Apparently the inheritance setup is very important for handling serialization, something I’ve taken for granted in OO languages, which are usually very good at serializing only what you need back and forth efficiently.

Storing lists of key/value pairs in mongo

November 30, 2011

Don’t keep them as arrays if you can help it. Imagine if you have a list of key/value pairs, perhaps to store extra attributes about an entity. You might decide on something like this:

{
    id: 1,
    attributes: [
        { name: 'key', value: 'value' },
        { name: 'key2', value: 'value2' }
    ]
}

This will be fine if you never ever plan on querying against the data inside of the attributes field. If you do need to query it, maybe in map/reduce, you’ll end up spending a lot of CPU time iterating through the collection. You might want to consider saving yourself the trouble and storing it as an embedded object.

{
    id: 1,
    attributes: {
      key: 'value',
      key2: 'value2'
    }
}

Then when you iterate over the collection you can do something like:

if (this.attributes.key) doSomething();

PygramETL and MS SQL Server

November 15, 2011

I recently started playing around with pygrametl to see what it’s like to deal with datawarehouses, and found some rough spots in getting it going with MSSQL. Pygrametl supports any database driver as long as it’s PEP 249 compliant, or a JDBC driver if you are using Jython. First I decided to try the Microsoft JDBC driver under Jython, but that didn’t work because getParameterMetaData() generated invalid SQL for some odd reason. Next I moved onto adodbapi, which is a part of pywin32, and fortunately that worked well.
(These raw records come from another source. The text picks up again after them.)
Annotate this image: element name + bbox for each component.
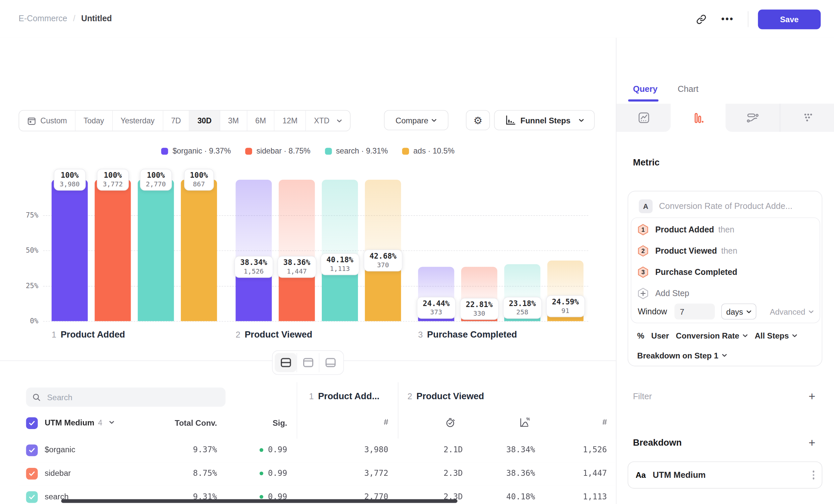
col-total-conv[interactable]: Total Conv.	[164, 418, 217, 428]
table-step1-header: 1 Product Add...	[309, 391, 379, 402]
bar-pct-label: 100%	[60, 171, 80, 179]
bar-count-label: 258	[509, 308, 536, 316]
funnel-bar[interactable]	[322, 180, 358, 321]
tab-query[interactable]: Query	[633, 85, 658, 94]
more-ellipsis-icon: •••	[721, 14, 734, 25]
add-filter-button[interactable]: +	[809, 391, 815, 402]
add-breakdown-button[interactable]: +	[809, 437, 815, 449]
query-panel: Query Chart Metric A Conversion Rate of …	[616, 38, 834, 504]
legend-swatch	[402, 147, 409, 155]
row-checkbox[interactable]	[26, 468, 38, 479]
group-count: 4	[98, 418, 103, 427]
metric-step-suffix: then	[721, 246, 737, 256]
metric-step[interactable]: 3Purchase Completed	[638, 264, 813, 280]
chart-type-scatter-tab[interactable]	[780, 104, 834, 132]
group-by-selector[interactable]: UTM Medium 4	[45, 418, 115, 427]
range-30d-button[interactable]: 30D	[190, 110, 220, 131]
svg-text:2: 2	[641, 247, 644, 254]
breadcrumb-project[interactable]: E-Commerce	[19, 14, 67, 24]
bar-value-label: 23.18%258	[503, 297, 542, 319]
stopwatch-check-icon[interactable]	[445, 417, 456, 428]
table-row[interactable]: sidebar0.998.75%3,7722.3D38.36%1,447	[20, 462, 616, 486]
split-horizontal-icon	[280, 357, 291, 368]
metric-step[interactable]: 1Product Addedthen	[638, 221, 813, 238]
bar-pct-label: 40.18%	[326, 256, 353, 264]
chart-type-line-tab[interactable]	[616, 104, 671, 132]
breakdown-on-step-selector[interactable]: Breakdown on Step 1	[637, 351, 727, 360]
bar-pct-label: 42.68%	[370, 252, 396, 260]
svg-text:%: %	[526, 417, 529, 421]
window-unit-select[interactable]: days	[721, 303, 756, 319]
top-bar-divider	[748, 11, 748, 27]
legend-item[interactable]: $organic · 9.37%	[161, 147, 231, 156]
share-link-button[interactable]	[690, 9, 711, 29]
select-all-checkbox[interactable]	[26, 417, 38, 429]
legend-item[interactable]: search · 9.31%	[325, 147, 388, 156]
funnel-step-labels: 1Product Added2Product Viewed3Purchase C…	[0, 329, 616, 344]
svg-text:1: 1	[641, 226, 644, 233]
range-today-button[interactable]: Today	[75, 110, 113, 131]
layout-table-only-button[interactable]	[319, 353, 341, 372]
funnel-bar[interactable]	[138, 180, 174, 321]
chevron-down-icon	[109, 420, 114, 424]
range-6m-button[interactable]: 6M	[247, 110, 275, 131]
range-3m-button[interactable]: 3M	[220, 110, 247, 131]
funnel-bar[interactable]	[52, 180, 88, 321]
metric-name[interactable]: Conversion Rate of Product Adde...	[659, 202, 792, 211]
chart-settings-button[interactable]: ⚙	[466, 110, 490, 130]
bar-pct-label: 22.81%	[466, 300, 492, 309]
chevron-down-icon	[809, 310, 814, 313]
funnel-bar[interactable]	[181, 180, 217, 321]
add-step-button[interactable]: Add Step	[638, 285, 689, 302]
search-input[interactable]	[46, 392, 219, 402]
chart-legend: $organic · 9.37%sidebar · 8.75%search · …	[0, 147, 616, 156]
legend-item[interactable]: sidebar · 8.75%	[245, 147, 310, 156]
link-icon	[696, 14, 706, 24]
sig-dot	[259, 448, 263, 452]
bar-value-label: 100%867	[184, 169, 214, 191]
metric-step[interactable]: 2Product Viewedthen	[638, 243, 813, 259]
save-button[interactable]: Save	[758, 9, 821, 29]
measured-as-selector[interactable]: Conversion Rate	[676, 331, 748, 340]
chart-type-funnel-tab[interactable]	[671, 104, 725, 132]
range-7d-button[interactable]: 7D	[163, 110, 190, 131]
chevron-down-icon	[742, 334, 748, 338]
conversion-chart-icon[interactable]: %	[519, 417, 530, 428]
layout-split-button[interactable]	[275, 353, 297, 372]
bar-value-label: 100%3,772	[97, 169, 129, 191]
step-name: Product Viewed	[244, 329, 312, 340]
step-number: 2	[236, 330, 240, 340]
horizontal-scrollbar-thumb[interactable]	[61, 499, 457, 503]
funnel-bar[interactable]	[279, 180, 315, 321]
breakdown-property-card[interactable]: Aa UTM Medium	[628, 462, 822, 489]
funnel-bar[interactable]	[94, 180, 131, 321]
more-menu-button[interactable]: •••	[717, 9, 738, 29]
row-checkbox[interactable]	[26, 444, 38, 456]
table-row[interactable]: $organic0.999.37%3,9802.1D38.34%1,526	[20, 439, 616, 462]
hash-icon[interactable]: #	[554, 417, 607, 427]
col-sig[interactable]: Sig.	[234, 418, 287, 428]
tab-chart[interactable]: Chart	[678, 85, 699, 94]
legend-item[interactable]: ads · 10.5%	[402, 147, 455, 156]
chart-type-flows-tab[interactable]	[725, 104, 780, 132]
range-12m-button[interactable]: 12M	[275, 110, 306, 131]
counting-selector[interactable]: User	[651, 331, 669, 340]
compare-button[interactable]: Compare	[384, 110, 448, 130]
row-sig: 0.99	[234, 468, 287, 478]
hash-icon[interactable]: #	[335, 417, 388, 427]
funnel-bar[interactable]	[236, 180, 272, 321]
range-yesterday-button[interactable]: Yesterday	[112, 110, 163, 131]
kebab-icon[interactable]	[812, 471, 814, 479]
chart-type-selector[interactable]: Funnel Steps	[494, 110, 594, 130]
breadcrumb-title[interactable]: Untitled	[81, 14, 112, 24]
range-custom-button[interactable]: Custom	[19, 110, 75, 131]
y-tick-label: 50%	[12, 246, 38, 254]
window-value-input[interactable]	[675, 303, 715, 319]
step-number-hexagon: 1	[638, 224, 648, 235]
bar-value-label: 100%3,980	[54, 169, 86, 191]
advanced-toggle[interactable]: Advanced	[770, 307, 814, 316]
range-xtd-button[interactable]: XTD	[306, 110, 350, 131]
steps-scope-selector[interactable]: All Steps	[755, 331, 797, 340]
layout-chart-only-button[interactable]	[297, 353, 319, 372]
row-checkbox[interactable]	[26, 491, 38, 503]
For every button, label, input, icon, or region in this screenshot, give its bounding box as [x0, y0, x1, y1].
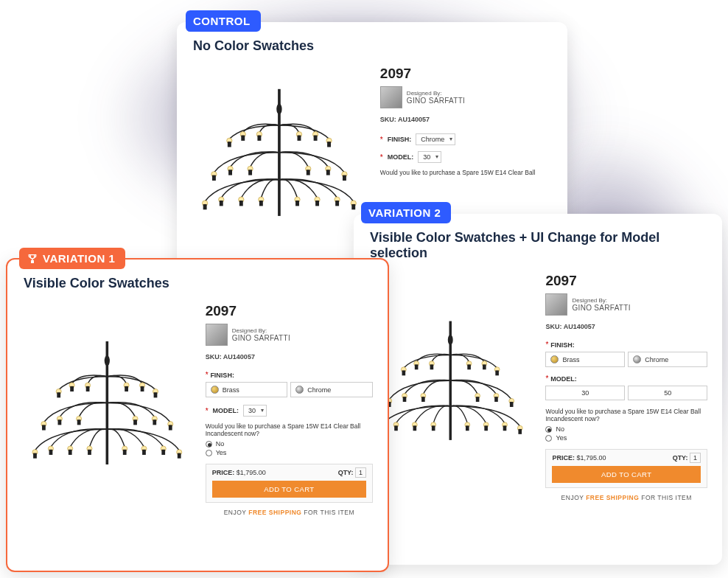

The unfortunate problem with this combination was that I was using CPython, and it was pretty slow. Since ADO doesn’t support threading (I feel like most DB drivers don’t), I couldn’t spin off threads to speed things up, so I settled on trying to get it to run under IronPython, which supports adodbapi, for the most part. One thing that got me was that adodbapi wouldn’t handle “None” properly when creating empty parameters under IronPython, which is what PygramETL sets everything to by default. The error I’d get is similar to this:

[Microsoft][ODBC SQL Server Driver]Invalid use of default parameter

which was pretty baffling. Through a lot of debugging and trial and error I worked around that by setting the defaults to DBNull.Value, which seemed to work reasonably well, but I did have to add platform checks to the PygramETL source, which will be a slightly annoying thing to maintain going forward. At least it’s about 30-40% faster than CPython so it’ll be worth it.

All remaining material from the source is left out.